Given entries ▸
+ + +

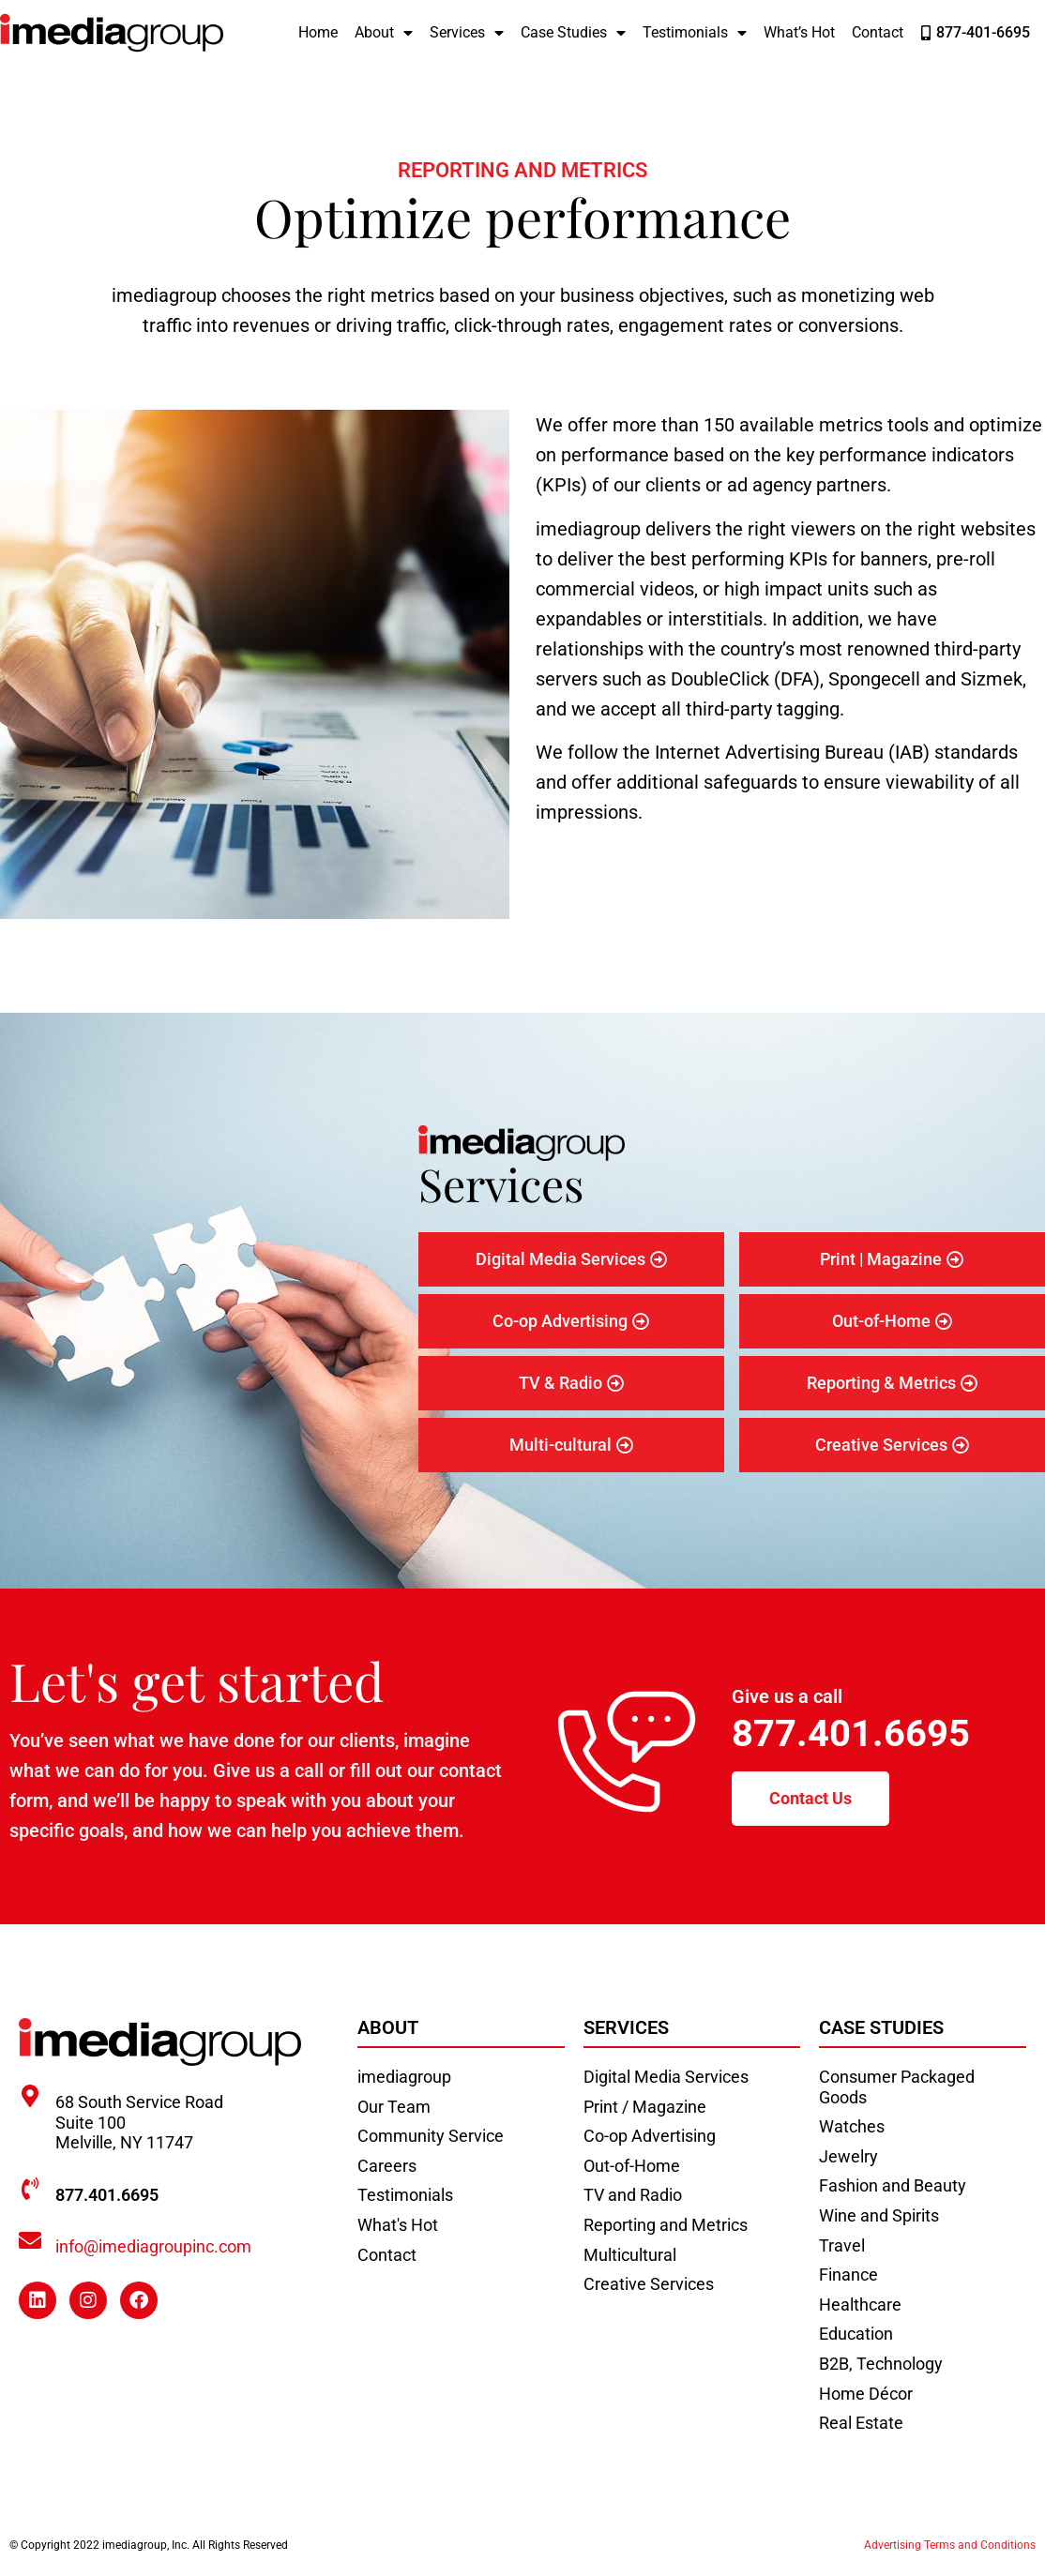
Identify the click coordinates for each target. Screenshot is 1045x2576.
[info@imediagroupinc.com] (30, 2240)
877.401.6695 (851, 1733)
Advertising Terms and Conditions (950, 2545)
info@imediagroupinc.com (153, 2246)
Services (467, 33)
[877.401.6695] (30, 2188)
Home (318, 32)
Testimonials (695, 33)
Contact (877, 32)
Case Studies (573, 33)
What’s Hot (799, 32)
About (384, 33)
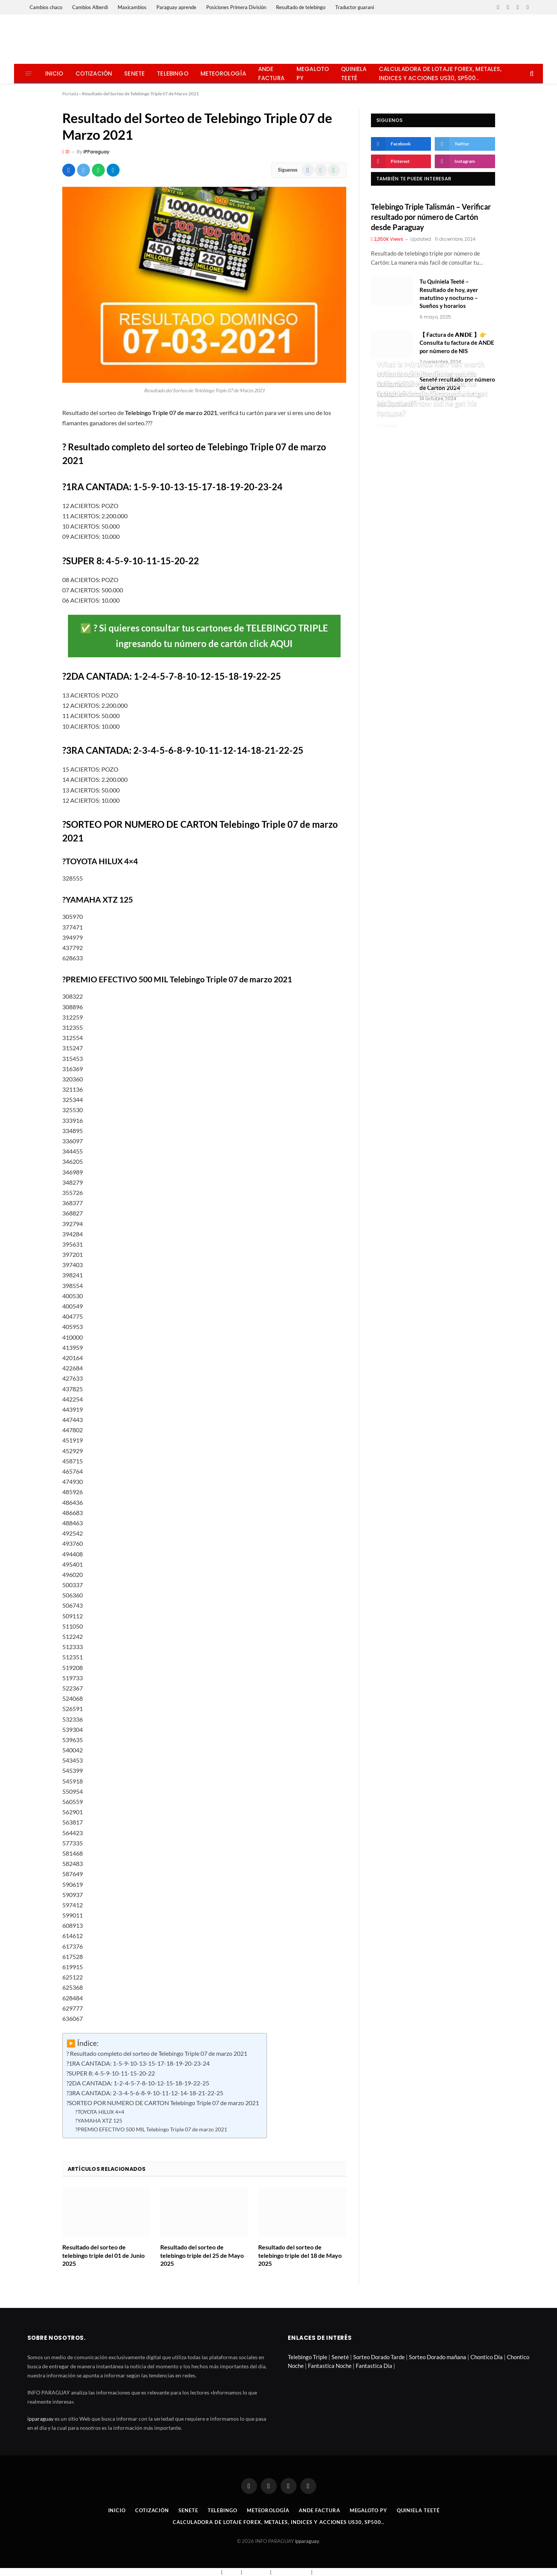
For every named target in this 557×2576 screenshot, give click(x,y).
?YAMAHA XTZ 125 (98, 2120)
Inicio (54, 73)
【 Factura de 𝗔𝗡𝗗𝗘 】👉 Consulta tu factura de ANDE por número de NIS (457, 342)
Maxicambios (132, 7)
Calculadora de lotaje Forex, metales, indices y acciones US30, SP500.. (440, 73)
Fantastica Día (374, 2365)
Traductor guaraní (354, 7)
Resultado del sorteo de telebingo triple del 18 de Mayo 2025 (300, 2255)
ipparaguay (40, 2418)
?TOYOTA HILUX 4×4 (99, 2112)
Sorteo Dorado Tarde (379, 2356)
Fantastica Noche (330, 2365)
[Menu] (28, 73)
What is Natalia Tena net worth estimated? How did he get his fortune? (429, 403)
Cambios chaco (46, 7)
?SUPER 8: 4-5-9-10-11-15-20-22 (110, 2073)
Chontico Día (486, 2356)
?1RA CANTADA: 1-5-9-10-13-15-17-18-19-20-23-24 (138, 2063)
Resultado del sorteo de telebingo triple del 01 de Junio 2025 (103, 2255)
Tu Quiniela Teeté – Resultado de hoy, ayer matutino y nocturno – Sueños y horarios (449, 293)
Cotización (94, 73)
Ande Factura (271, 73)
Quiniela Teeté (353, 73)
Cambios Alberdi (90, 7)
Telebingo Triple (307, 2356)
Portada (70, 93)
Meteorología (223, 73)
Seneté (340, 2356)
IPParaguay (96, 151)
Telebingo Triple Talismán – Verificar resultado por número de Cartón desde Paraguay (431, 217)
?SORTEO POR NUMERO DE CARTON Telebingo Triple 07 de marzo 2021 (162, 2102)
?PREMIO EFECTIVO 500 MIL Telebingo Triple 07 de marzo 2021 (151, 2129)
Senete (134, 73)
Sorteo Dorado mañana (437, 2356)
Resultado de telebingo (300, 7)
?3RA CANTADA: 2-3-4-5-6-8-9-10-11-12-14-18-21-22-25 (144, 2093)
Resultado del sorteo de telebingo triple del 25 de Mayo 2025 (202, 2255)
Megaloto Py (313, 73)
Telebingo (172, 73)
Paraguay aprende (176, 7)
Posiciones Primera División (236, 7)
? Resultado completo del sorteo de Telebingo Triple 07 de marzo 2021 (156, 2053)
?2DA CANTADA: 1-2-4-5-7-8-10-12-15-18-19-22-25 (137, 2083)
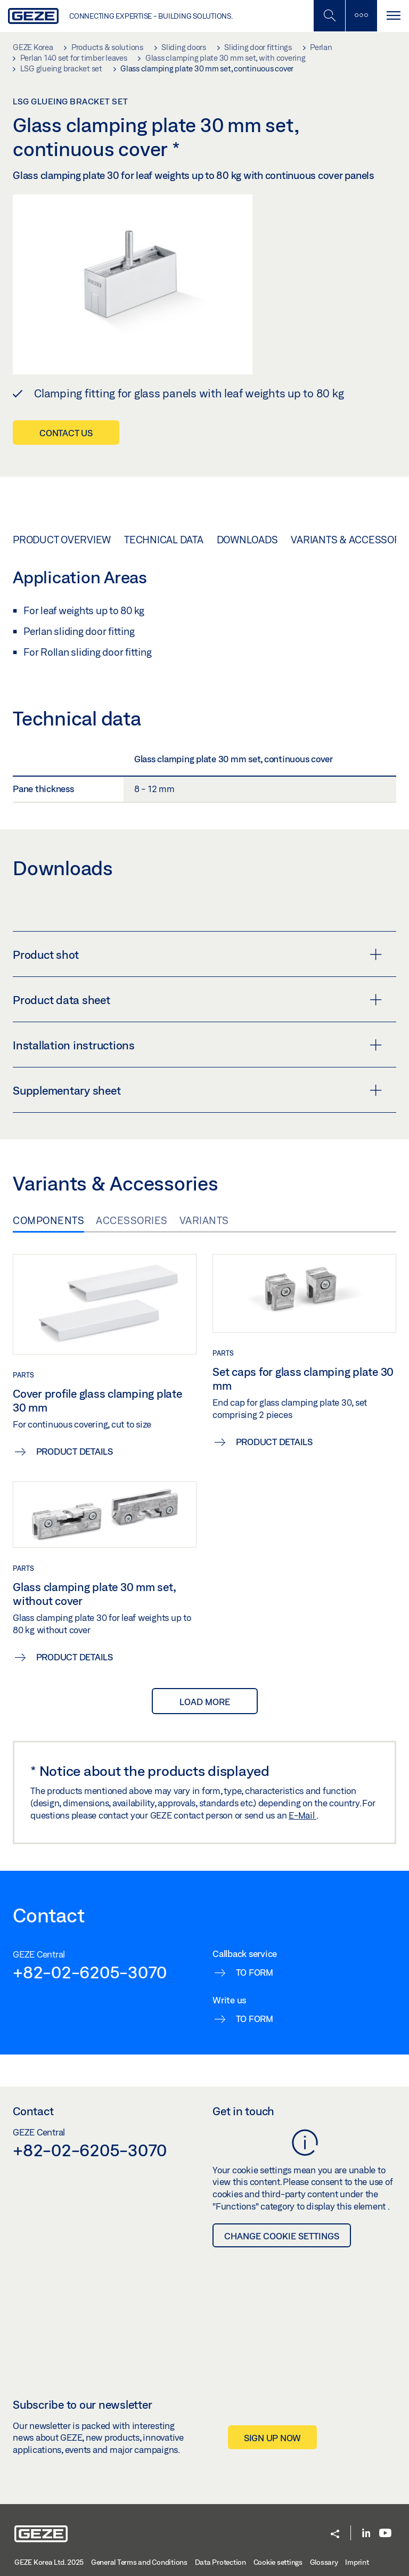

+ + +

What you should do ▸
Without any pictures, transcribe the listing above exactly as written.

Answer section ▸
Identify the click coordinates for each target. Screenshot is 1045x2576.
[info@imediagroupinc.com] (30, 2240)
877.401.6695 (851, 1733)
Advertising Terms and Conditions (950, 2545)
info@imediagroupinc.com (153, 2246)
Services (467, 33)
[877.401.6695] (30, 2188)
Home (318, 32)
Testimonials (695, 33)
Contact (877, 32)
Case Studies (573, 33)
What’s Hot (799, 32)
About (384, 33)
For every named target in this 557×2576 screenshot, give click(x,y).
?YAMAHA XTZ 125 (98, 2120)
Inicio (54, 73)
【 Factura de 𝗔𝗡𝗗𝗘 】👉 Consulta tu factura de ANDE por número de NIS (457, 342)
Maxicambios (132, 7)
Calculadora de lotaje Forex, metales, indices y acciones US30, SP500.. (440, 73)
Fantastica Día (374, 2365)
Traductor guaraní (354, 7)
Resultado del sorteo de telebingo triple del 18 de Mayo 2025 (300, 2255)
ipparaguay (40, 2418)
?TOYOTA HILUX 4×4 (99, 2112)
Sorteo Dorado Tarde (379, 2356)
Fantastica Noche (330, 2365)
[Menu] (28, 73)
What is Natalia Tena net worth estimated? How did he get his fortune? (429, 403)
Cambios chaco (46, 7)
?SUPER 8: 4-5-9-10-11-15-20-22 (110, 2073)
Chontico Día (486, 2356)
?1RA CANTADA: 1-5-9-10-13-15-17-18-19-20-23-24 (138, 2063)
Resultado del sorteo de telebingo triple del 01 de Junio 2025 (103, 2255)
Tu Quiniela Teeté – Resultado de hoy, ayer matutino y nocturno – Sueños y horarios (449, 293)
Cotización (94, 73)
Ande Factura (271, 73)
Quiniela Teeté (353, 73)
Cambios Alberdi (90, 7)
Telebingo Triple (307, 2356)
Portada (70, 93)
Meteorología (223, 73)
Seneté (340, 2356)
IPParaguay (96, 151)
Telebingo Triple Talismán – Verificar resultado por número de Cartón desde Paraguay (431, 217)
?SORTEO POR NUMERO DE CARTON Telebingo Triple 07 de marzo 2021 (162, 2102)
?PREMIO EFECTIVO 500 MIL Telebingo Triple 07 de marzo 2021 (151, 2129)
Senete (134, 73)
Sorteo Dorado mañana (437, 2356)
Resultado de telebingo (300, 7)
?3RA CANTADA: 2-3-4-5-6-8-9-10-11-12-14-18-21-22-25 (144, 2093)
Resultado del sorteo de telebingo triple del 25 de Mayo 2025 (202, 2255)
Megaloto Py (313, 73)
Telebingo (172, 73)
Paraguay aprende (176, 7)
Posiciones Primera División (236, 7)
? Resultado completo del sorteo de Telebingo Triple 07 de marzo 2021 (156, 2053)
?2DA CANTADA: 1-2-4-5-7-8-10-12-15-18-19-22-25 (137, 2083)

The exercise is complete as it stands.